Pakistan denied reports Thursday that it is secretly negotiating a deal for the release and handover to the United States of an imprisoned doctor who helped the CIA hunt down and kill al-Qaida chief Osama bin Laden in 2011.

Shakil Afridi, the Pakistani doctor in question, led a fake hepatitis B vaccination campaign to collect genetic samples of the bin Laden family. The move assisted the U.S. military in tracking down the terror mastermind in the town of Abbottabad deep inside Pakistan.

Days later, Afridi was arrested after word spread about his role in the unilateral U.S. military raid that Islamabad condemned as a violation of its sovereignty. The doctor was swiftly tried and sentenced to a jail term of 23 years for treating and financing terrorists in his native tribal district on the Afghan border.

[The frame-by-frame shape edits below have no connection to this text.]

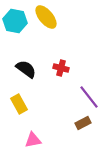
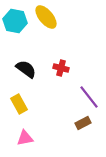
pink triangle: moved 8 px left, 2 px up
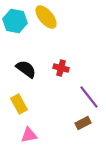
pink triangle: moved 4 px right, 3 px up
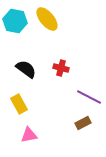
yellow ellipse: moved 1 px right, 2 px down
purple line: rotated 25 degrees counterclockwise
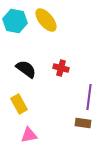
yellow ellipse: moved 1 px left, 1 px down
purple line: rotated 70 degrees clockwise
brown rectangle: rotated 35 degrees clockwise
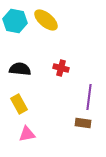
yellow ellipse: rotated 10 degrees counterclockwise
black semicircle: moved 6 px left; rotated 30 degrees counterclockwise
pink triangle: moved 2 px left, 1 px up
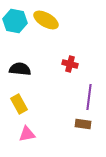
yellow ellipse: rotated 10 degrees counterclockwise
red cross: moved 9 px right, 4 px up
brown rectangle: moved 1 px down
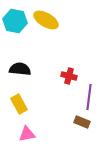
red cross: moved 1 px left, 12 px down
brown rectangle: moved 1 px left, 2 px up; rotated 14 degrees clockwise
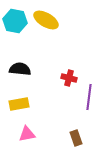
red cross: moved 2 px down
yellow rectangle: rotated 72 degrees counterclockwise
brown rectangle: moved 6 px left, 16 px down; rotated 49 degrees clockwise
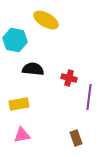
cyan hexagon: moved 19 px down
black semicircle: moved 13 px right
pink triangle: moved 5 px left, 1 px down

U.S. officials praised Afridi as their hero for helping Washington in bringing to justice the mastermind of the September 2001 terrorist attacks in the U.S., and Afridi’s continued imprisonment is among irritants straining bilateral ties.  

“No deal [with the U.S.] is being negotiated,” Foreign Ministry spokesman Mohammad Faisal told his weekly news conference.  

U.S. officials maintain that charges against Afridi were framed to punish him for his role in the successful raid that eliminated the fugitive al-Qaida chief. Washington has been consistently calling on Islamabad to release him.

Spokesman Faisal asserted that in recent meetings between U.S. officials and their Pakistani foreign ministry counterparts, Afridi’s issue has not been brought up, nor has there been any proposal under Pakistan’s consideration to hand him over to any country.

“On behalf of Ministry of Foreign Affairs, I can assure you that he is not being handed over to the U.S.,” he said.

No official comment from US

Reports about an alleged Pakistan-U.S. deal surfaced last week when authorities confirmed without explaining that Afridi had been airlifted from the northwestern city of Peshawar to the main prison in the garrison city of Rawalpindi, near capital city Islamabad.

The transfer took place ahead of the May 2 anniversary of the bin Laden raid, prompting speculation that Afridi could be on his way out of imprisonment. U.S. officials have not offered any comments on the latest developments involving the doctor.  

A U.S. State Department official, while speaking to Reuters on the condition of anonymity last week, declined to speculate on Afridi’s transfer to another prison.

“We are aware of reports that Dr. Afridi has been transferred to another prison, and call on the government of Pakistan to take all necessary measures to ensure Dr. Afridi’s safety,” the official said.

Pakistani officials maintain they would not release Afridi under any U.S. pressure, saying he has been sentenced for working against the country’s “laws and national interests.”

Relations between Pakistan and the U.S. have deteriorated over allegations that Taliban insurgents fighting local and international forces in neighboring Afghanistan use sanctuaries on Pakistani soil to plan attacks, charges Islamabad rejects. Faisal reiterated Pakistan’s stance at Thursday’s briefing.

“There is no organized terrorist presence on Pakistani soil. However, Pakistan’s porous border with Afghanistan provides opportunities for movement of terrorists from either side,” he said.

Faisal noted that Pakistani security forces are strengthening border management, hoping Afghanistan and NATO-led forces will enhance security on the Afghan side of the frontier.